Além
de melhorar a economia, a presidente reeleita tem pelo menos mais cinco tarefas
urgentes pela frente: reforma política, educação, saúde, segurança e
infraestrutura.
Os
dois trimestres de queda do Produto Interno Bruto (PIB) e o grande número de
votos da oposição deixaram claro à presidente reeleita Dilma Rousseff que colocar
a economia no eixo do crescimento será o primeiro desafio do novo
mandato.
Entretanto,
para dar uma resposta ampla ao recado vindo das urnas, outras áreas
fundamentais, como saúde, educação e segurança, exigem esforços para a
integração de políticas e eficiência na gestão dos gastos públicos.
"O
primeiro compromisso do meu segundo mandato é a disposição ao diálogo",
afirmou a presidente reeleita neste domingo (27/10). Depois de uma disputa
acirrada pelo comando do país, o papel de Dilma no Planalto é converter as
tarefas urgentes da nova gestão em resultados. Há pelo menos cinco à espera.
Reforma
política
A
reforma política é discutida desde a época do ex-presidente Fernando Henrique
Cardoso. Entre os possíveis pontos a serem considerados nessa reforma estão a
fidelidade partidária (que obriga os congressistas e demais legisladores e
serem fiéis ao seu partido, sob pena de perda do mandato), a cláusula de
desempenho (que exige um percentual mínimo de votos para o ingresso de uma
partido no Congresso), o voto facultativo ou obrigatório, o financiamento dos
partidos e o sistema eleitoral (se os eleitores votam num candidato ou numa
lista definida pelos partidos).
Para
Dilma, uma reforma no sistema político brasileiro é "a primeira e mais
importante" medida a ser tomada pelo governo a partir de 2015. Em discurso
a militantes do PT após a divulgação do resultado da eleição presidencial, a
presidente voltou a propor a realização de um plebiscito para que os eleitores
decidam se querem ou não a criação de uma assembleia constituinte para
implementar a reforma política.
A
reforma fora um dos pactos propostos pela presidente em resposta às
manifestações de junho de 2013, mas a medida não avançou no Congresso Nacional.
O
cientista político Claudio Couto, da FGV, disse que o plebiscito não é um
método necessariamente eficaz, pois precisa ser aprovado pelo Congresso.

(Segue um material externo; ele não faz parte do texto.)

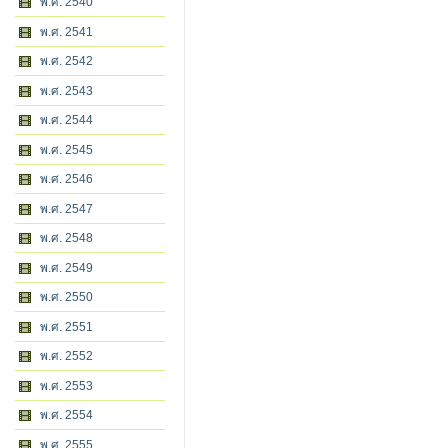
พ.ศ. 2540
พ.ศ. 2541
พ.ศ. 2542
พ.ศ. 2543
พ.ศ. 2544
พ.ศ. 2545
พ.ศ. 2546
พ.ศ. 2547
พ.ศ. 2548
พ.ศ. 2549
พ.ศ. 2550
พ.ศ. 2551
พ.ศ. 2552
พ.ศ. 2553
พ.ศ. 2554
พ.ศ. 2555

"Os congressistas resistem a ele. Plebiscitos são formas de vencer a
resistência da classe política profissional, por conta de seus interesses
corporativos. Por isso mesmo, ela resiste a implementá-los", explica.
O
professor de Direito Alexandre Bahia, do Ibmec-MG, vê a realização de um
plebiscito como oportunidade para que as pessoas entendam melhor como promover
mudanças no sistema político. "Todos são críticos da política, mas
pouquíssimos sabem o que ou como mudar o atual estado de coisas. Um plebiscito
e os debates que o acompanham são uma boa oportunidade nesse sentido",
avalia.
No
último debate presidencial, Dilma defendeu também o fim do financiamento
empresarial privado de campanha. O Supremo Tribunal Federal (STF) deve
finalizar em breve um julgamento, considerando essa prática inconstitucional, e
ordenar que o Congresso elabore uma nova lei sobre o tema.
Educação
Dilma
pretende universalizar a educação para as crianças de 4 e 5 anos até 2016,
ampliando o número de creches. Até o fim do novo mandato, ela também quer
ampliar a educação em tempo integral para 20% da rede pública de ensino.
Os
dados da educação no país, no entanto, não são animadores. A taxa de evasão de
estudantes de até 19 anos do Ensino Médio diminuiu, mas segue alta. Pouco mais
da metade dos alunos concluem o ciclo escolar, segundo a ONG Todos Pela
Educação.
Ao
mesmo tempo, o programa Ciência sem Fronteiras, que financia bolsas de estudo a
estudantes brasileiros no exterior e já está na segunda fase, é criticado por
má gestão e pouco retorno para o desenvolvimento da ciência do país.
"O
programa foi lançado às pressas", diz o sociólogo Simon Schwartzman,
membro da Academia Brasileira de Ciências. "Quando se manda alguém para
fora com financiamento público, se espera que ele vá se integrar num projeto
como pesquisador, por exemplo. Não se sabe o que os alunos da graduação fazem
depois que voltam."
Outro
ponto importante, a taxa de analfabetismo, voltou a cair depois de um ano de
estagnação, segundo a última Pesquisa Nacional por Amostra de Domicílios
(Pnad), do IBGE. Em 2013, o índice de brasileiros com 15 anos ou mais que não
sabiam ler e escrever era de 8,3%.
No
Brasil, o investimento público em educação é baixo se comparado a outros
países. Em 2011, o Brasil desembolsou somente 2.985 dólares por estudante. Em
países como Finlândia, Alemanha, Austrália e França, o valor supera 10 mil
dólares. Nos Estados Unidos, passa de 15 mil dólares.
Após
os protestos na metade de 2013, que levaram milhares de brasileiros às ruas, a
presidente sancionou a lei que destina 75% da arrecadação dos contratos de
exploração de petróleo assinados a partir de dezembro de 2012 à educação, e os
outros 25%, à saúde.
Entretanto,
a melhora efetiva do ensino básico está muito distante, considerando o mau
desempenho dos brasileiros em testes internacionais. No Programa Internacional
de Avaliação de Alunos (Pisa), as escolas federais (528 pontos) e privadas (502
pontos) vão bem, mas as estaduais e municipais tem pontuações preocupantes (387
pontos). "Também há disparidades regionais", aponta o cientista
político Adriano Gianturco, do Ibmec-MG.
Saúde
A
partir de 2002, a
verba do orçamento federal para a saúde sofreu um aumento de mais de 95% e
passou para 91 bilhões reais em 2014. O aumento orçamentário foi possível
graças a uma emenda à Constituição, aprovada em 2000, que prevê que os recursos
destinados à saúde sejam corrigidos anualmente conforme a variação do Produto
Interno Bruto (PIB).
Apesar
da elevação dos recursos, o sistema de saúde continua subfinanciado.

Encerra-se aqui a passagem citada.